[Saved entries]
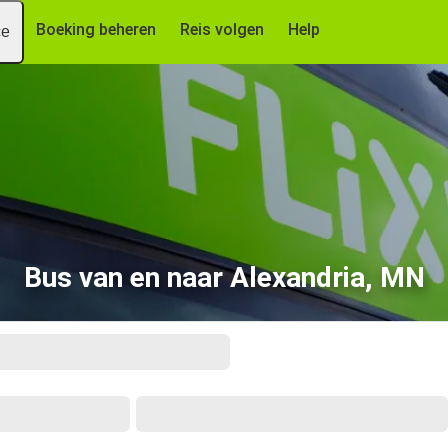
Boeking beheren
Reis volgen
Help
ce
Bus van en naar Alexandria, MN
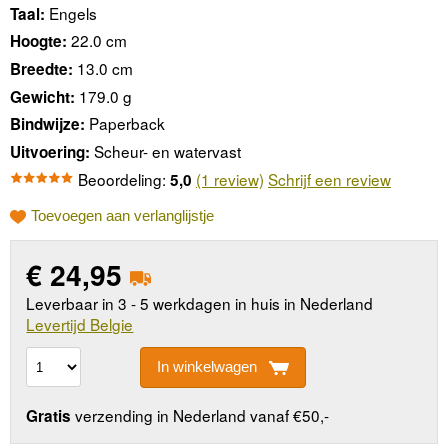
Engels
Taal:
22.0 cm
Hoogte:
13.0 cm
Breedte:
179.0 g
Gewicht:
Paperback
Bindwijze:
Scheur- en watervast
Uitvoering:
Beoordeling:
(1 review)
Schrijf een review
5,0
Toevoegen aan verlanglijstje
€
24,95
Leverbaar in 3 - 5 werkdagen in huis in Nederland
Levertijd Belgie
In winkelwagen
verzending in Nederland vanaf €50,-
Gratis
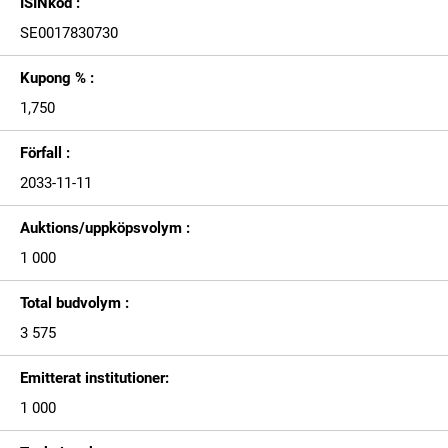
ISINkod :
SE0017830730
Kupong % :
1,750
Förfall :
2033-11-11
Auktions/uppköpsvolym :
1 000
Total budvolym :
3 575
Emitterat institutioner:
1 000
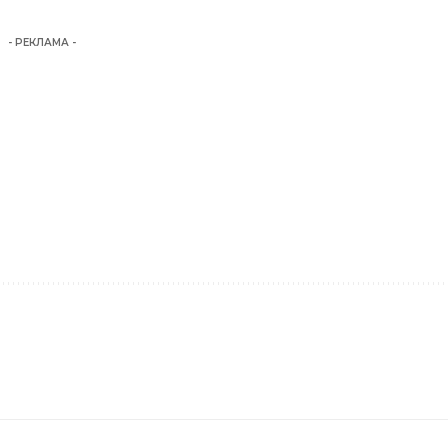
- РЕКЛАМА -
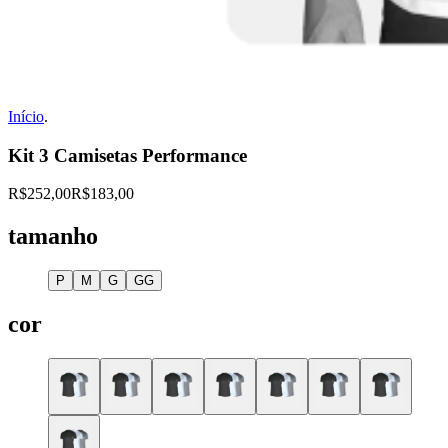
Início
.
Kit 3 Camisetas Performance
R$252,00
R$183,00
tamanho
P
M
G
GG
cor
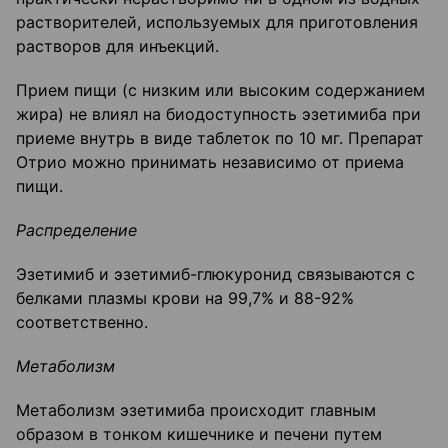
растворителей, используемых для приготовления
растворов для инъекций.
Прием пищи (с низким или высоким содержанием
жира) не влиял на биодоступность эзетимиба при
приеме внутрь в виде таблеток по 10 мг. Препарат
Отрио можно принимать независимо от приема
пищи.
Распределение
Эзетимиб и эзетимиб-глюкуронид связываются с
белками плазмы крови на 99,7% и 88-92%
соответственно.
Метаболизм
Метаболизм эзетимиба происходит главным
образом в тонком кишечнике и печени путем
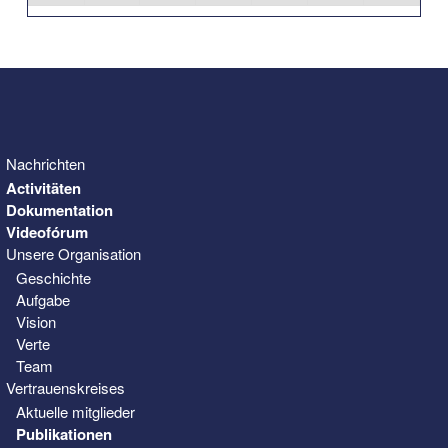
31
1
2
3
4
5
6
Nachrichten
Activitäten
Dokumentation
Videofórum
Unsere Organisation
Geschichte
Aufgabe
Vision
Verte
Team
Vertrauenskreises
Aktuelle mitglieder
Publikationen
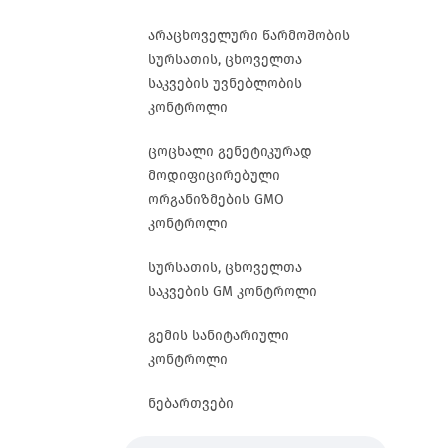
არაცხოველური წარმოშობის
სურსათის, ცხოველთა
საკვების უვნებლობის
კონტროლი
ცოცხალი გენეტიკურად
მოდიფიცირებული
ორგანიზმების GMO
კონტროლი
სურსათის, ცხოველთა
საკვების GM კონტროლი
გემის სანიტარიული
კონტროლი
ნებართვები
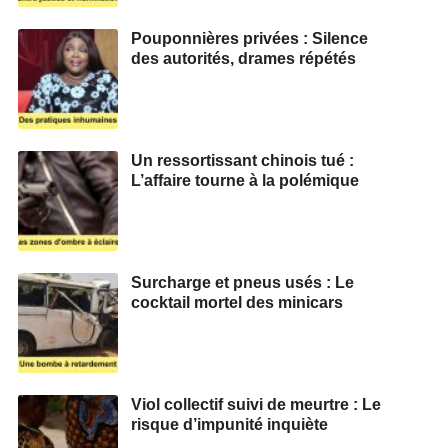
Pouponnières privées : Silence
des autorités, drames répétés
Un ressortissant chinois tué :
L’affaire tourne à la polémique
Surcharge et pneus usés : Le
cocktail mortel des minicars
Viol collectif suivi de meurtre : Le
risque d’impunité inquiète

## Goal of the exercise
The lines of the records that contain the string "эзетимиба" should be located and copied.

## Result of the task
жира) не влиял на биодоступность эзетимиба при
Метаболизм эзетимиба происходит главным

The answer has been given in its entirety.